Und, treffen Sie besser?

Das ist doch ganz normal. Im letzten Jahr wurde ich ins kalte Wasser geworfen. American Football war für mich doch nicht mehr als ein böhmisches Dorf. Jetzt habe ich mehr Einblick, kenne die Regeln. Ist doch logisch, daß meine Leistung automatisch besser wird.

Ist Regelkenntnis überhaupt nötig für Ihren Job? Als Kicker sind Sie von drei Spielstunden zwei Minuten auf dem Feld.

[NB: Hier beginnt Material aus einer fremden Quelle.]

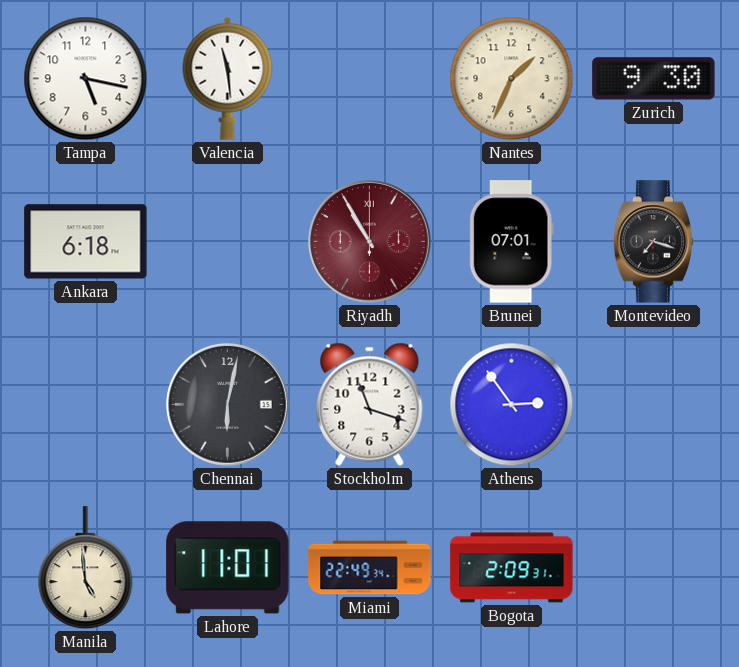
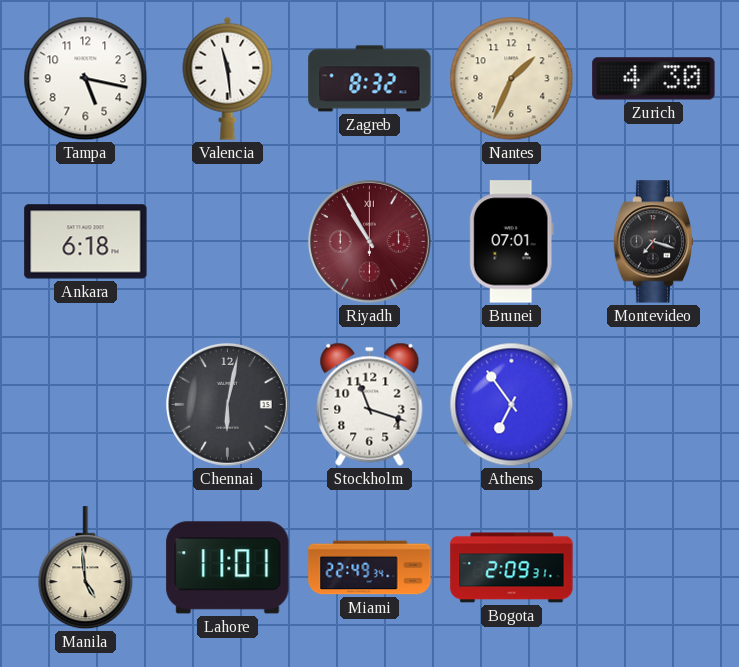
Zagreb: none -> 8:32
Zurich: 9:30 -> 4:30
Athens: 2:54 -> 6:54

Und entscheide trotzdem Spiele. Wenn wir kurz vor Schluß 20:21 zurückliegen, ist mein Kick der Knackpunkt der Begegnung.

Sind Sie so etwas wie ein Fußballer, der nur zu Elfmetern eingewechselt würde?

Das läßt sich überhaupt nicht vergleichen. Beim Fußball-Elfmeter kann ich mir den Ball selbst hinlegen und dann in Ruhe anlaufen. Ein Kick dagegen verlangt absolutes Teamwork: Der Snap, also das Werfen des Balls nach hinten, muß punktgenau ankommen. Mein Holder muß mir die Pille richtig hinstellen, und die schweren Jungs von der Offensive Line müssen mich vor den anstürmenden Gegnern beschützen. Nur wenn alles stimmt, kann ich den Ball durch die Stangen treten.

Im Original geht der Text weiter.